Le incautaron unos 260 nil dólares en efectivo distribuidos en sobres, además de documentos con anotaciones. También fueron secuestrados los teléfonos celulares de Spagnuolo para su análisis. Los investigadores sospechan que la droguería de Kovalivker actuaba como intermediaria para cobrar los retornos del 8% a las demás empresas proveedoras y canalizar ese dinero hacia funcionarios. El caso permanece bajo secreto de sumario, mientras se intenta determinar el alcance de la red y la responsabilidad de cada implicado.
¿Viene un nuevo «Qué se vayan todos»?
El escándalo de los audios de Karina Milei es apenas el más reciente de varios episodios que minan la imagen del gobierno libertario en materia de transparencia. Incluso figuras cercanas al oficialismo han expresado decepción. El periodista Jonatan Viale, antes aliado mediático de Milei, enumeró indignado los tropiezos recientes:
“Tuvimos el caso $LIBRA que no terminó; corrupción en la ANSES y en el PAMI, donde se pedía un diezmo para La Libertad Avanza (el partido de Milei) en provincias; el caso de las empresas de la familia Menem contratando al Banco Nación… Ahora surge esto, retornos del 8% en la Agencia de Discapacidad”.
Entre esos frentes críticos se cuentan el caso $LIBRA —la promoción de una criptomoneda que derivó en un colapso financiero con miles de damnificados—; las denuncias de cobro de “diezmos” en PAMI y ANSES a empleados y proveedores en varias provincias; y la controvertida adjudicación de un contrato de vigilancia del Banco Nación a Tech Security SRL, una empresa ligada a la familia Menem (aliada política de Milei). A ello se sumó la crisis de los anestésicos con fentanilo adulterado, que causó decenas de muertes y expuso falencias en la reacción del Ministerio de Salud. Cada uno de estos casos ha erosionado la promesa de Javier Milei de cortar de raíz las viejas prácticas corruptas del Estado.
Políticamente, el caso de la ANDIS golpea en el corazón del relato mileísta. La hermana del Presidente —sin ocupar un cargo formal pero con enorme influencia— aparece vinculada a los mismos “curros” que su espacio prometió erradicar. La indignación trasciende las filas opositoras.

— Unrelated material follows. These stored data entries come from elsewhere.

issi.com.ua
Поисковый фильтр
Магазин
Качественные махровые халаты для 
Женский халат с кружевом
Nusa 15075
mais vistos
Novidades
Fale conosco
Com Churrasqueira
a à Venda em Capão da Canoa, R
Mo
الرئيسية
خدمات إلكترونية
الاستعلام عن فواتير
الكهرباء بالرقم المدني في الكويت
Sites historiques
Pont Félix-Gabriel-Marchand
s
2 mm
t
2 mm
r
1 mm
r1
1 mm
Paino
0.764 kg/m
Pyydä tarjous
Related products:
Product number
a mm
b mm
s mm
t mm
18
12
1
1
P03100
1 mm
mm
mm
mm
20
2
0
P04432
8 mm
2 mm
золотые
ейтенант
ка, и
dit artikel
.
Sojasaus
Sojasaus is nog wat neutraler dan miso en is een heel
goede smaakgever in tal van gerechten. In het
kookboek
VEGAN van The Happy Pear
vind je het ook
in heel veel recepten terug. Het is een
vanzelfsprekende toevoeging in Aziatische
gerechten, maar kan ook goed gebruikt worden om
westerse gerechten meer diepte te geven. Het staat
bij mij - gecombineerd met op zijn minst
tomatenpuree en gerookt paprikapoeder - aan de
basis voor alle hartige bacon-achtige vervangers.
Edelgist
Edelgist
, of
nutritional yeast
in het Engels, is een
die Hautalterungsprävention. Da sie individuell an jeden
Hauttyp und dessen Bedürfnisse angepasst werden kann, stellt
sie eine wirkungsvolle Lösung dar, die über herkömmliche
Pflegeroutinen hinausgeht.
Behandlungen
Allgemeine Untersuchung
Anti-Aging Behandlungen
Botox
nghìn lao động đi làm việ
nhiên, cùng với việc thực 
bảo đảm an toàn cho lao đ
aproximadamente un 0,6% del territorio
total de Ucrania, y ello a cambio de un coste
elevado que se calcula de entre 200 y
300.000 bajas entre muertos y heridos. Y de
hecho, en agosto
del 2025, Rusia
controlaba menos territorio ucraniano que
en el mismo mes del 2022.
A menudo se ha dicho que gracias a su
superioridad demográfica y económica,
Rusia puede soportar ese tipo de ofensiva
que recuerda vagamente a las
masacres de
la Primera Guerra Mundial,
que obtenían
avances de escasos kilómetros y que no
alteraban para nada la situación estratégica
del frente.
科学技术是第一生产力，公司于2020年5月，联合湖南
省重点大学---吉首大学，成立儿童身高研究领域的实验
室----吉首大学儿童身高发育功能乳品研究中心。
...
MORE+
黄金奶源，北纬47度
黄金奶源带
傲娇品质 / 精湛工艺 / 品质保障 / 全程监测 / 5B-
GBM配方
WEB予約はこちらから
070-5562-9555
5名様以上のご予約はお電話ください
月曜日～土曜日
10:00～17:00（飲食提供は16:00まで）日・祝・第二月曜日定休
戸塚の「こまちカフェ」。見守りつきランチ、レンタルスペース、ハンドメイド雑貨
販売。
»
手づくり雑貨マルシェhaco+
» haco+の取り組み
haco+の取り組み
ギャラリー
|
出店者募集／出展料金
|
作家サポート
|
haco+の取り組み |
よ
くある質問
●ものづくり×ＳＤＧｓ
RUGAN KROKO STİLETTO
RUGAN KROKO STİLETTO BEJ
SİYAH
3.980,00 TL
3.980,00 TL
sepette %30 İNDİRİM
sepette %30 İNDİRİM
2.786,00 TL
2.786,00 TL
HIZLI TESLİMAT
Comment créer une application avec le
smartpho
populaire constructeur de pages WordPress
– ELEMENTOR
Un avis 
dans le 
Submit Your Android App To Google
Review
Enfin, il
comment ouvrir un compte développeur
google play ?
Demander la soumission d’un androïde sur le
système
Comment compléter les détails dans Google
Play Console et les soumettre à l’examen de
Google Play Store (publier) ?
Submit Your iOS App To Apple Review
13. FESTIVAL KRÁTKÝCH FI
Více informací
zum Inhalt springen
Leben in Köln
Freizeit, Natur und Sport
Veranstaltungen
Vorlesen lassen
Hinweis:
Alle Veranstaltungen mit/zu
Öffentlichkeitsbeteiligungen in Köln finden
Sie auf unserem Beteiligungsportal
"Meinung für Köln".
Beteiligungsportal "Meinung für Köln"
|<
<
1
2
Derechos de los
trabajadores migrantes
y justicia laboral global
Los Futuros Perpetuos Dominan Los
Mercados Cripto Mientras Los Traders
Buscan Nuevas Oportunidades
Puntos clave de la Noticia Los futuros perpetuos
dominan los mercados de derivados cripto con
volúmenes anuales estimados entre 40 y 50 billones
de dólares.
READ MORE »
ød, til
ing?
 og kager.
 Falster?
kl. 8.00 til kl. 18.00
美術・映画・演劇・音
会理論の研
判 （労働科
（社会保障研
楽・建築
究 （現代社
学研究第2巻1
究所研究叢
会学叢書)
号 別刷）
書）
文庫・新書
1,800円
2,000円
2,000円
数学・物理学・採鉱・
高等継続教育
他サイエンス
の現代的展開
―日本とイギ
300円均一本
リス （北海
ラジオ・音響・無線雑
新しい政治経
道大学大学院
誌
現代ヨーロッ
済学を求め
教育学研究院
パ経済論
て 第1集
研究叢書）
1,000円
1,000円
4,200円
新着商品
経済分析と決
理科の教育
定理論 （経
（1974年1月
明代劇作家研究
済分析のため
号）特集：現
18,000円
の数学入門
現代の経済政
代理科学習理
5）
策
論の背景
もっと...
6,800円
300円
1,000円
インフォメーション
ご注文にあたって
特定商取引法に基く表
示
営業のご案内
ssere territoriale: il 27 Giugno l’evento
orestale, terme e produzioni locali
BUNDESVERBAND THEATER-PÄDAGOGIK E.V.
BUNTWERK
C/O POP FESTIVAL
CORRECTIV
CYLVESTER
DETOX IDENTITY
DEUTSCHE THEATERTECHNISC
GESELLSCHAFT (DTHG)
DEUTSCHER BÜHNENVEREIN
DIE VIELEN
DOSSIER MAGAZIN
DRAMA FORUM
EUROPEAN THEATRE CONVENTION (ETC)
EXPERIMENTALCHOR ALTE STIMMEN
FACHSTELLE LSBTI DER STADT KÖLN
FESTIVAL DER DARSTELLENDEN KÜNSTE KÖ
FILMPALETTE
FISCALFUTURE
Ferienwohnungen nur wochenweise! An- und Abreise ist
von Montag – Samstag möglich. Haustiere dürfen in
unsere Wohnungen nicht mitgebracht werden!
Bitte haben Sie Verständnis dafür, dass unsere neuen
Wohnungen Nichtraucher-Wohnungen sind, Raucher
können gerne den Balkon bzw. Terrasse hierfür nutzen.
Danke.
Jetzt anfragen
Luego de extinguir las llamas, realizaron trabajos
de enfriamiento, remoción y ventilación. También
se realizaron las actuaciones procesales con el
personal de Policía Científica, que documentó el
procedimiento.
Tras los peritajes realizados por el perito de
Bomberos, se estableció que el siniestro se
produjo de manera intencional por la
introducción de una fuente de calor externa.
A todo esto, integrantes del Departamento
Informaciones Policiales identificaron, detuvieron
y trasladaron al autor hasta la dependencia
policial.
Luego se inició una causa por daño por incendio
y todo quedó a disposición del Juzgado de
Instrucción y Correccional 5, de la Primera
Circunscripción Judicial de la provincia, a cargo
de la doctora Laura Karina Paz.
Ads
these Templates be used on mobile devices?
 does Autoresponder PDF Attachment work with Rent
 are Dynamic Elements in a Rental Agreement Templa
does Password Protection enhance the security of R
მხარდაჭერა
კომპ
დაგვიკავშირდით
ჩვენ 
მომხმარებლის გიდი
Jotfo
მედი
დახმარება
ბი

“Ustedes eran el partido anticasta… no cuenten conmigo para bancar el afano estructural”, lanzó Viale, reflejando la desilusión incluso entre sus propios simpatizantes. Desde la oposición peronista se exige investigar a fondo.
Por ahora, Javier Milei ha guardado silencio sobre el tema. Su capital político, forjado en la bandera de la honestidad, está en juego. El desenlace de la investigación dirá si este escándalo marca un punto de inflexión en su gobierno. Por lo pronto, el Presidente que prometía “hacer volar por el aire” la corrupción enfrenta el desafío de contener un incendio político en su propio entorno.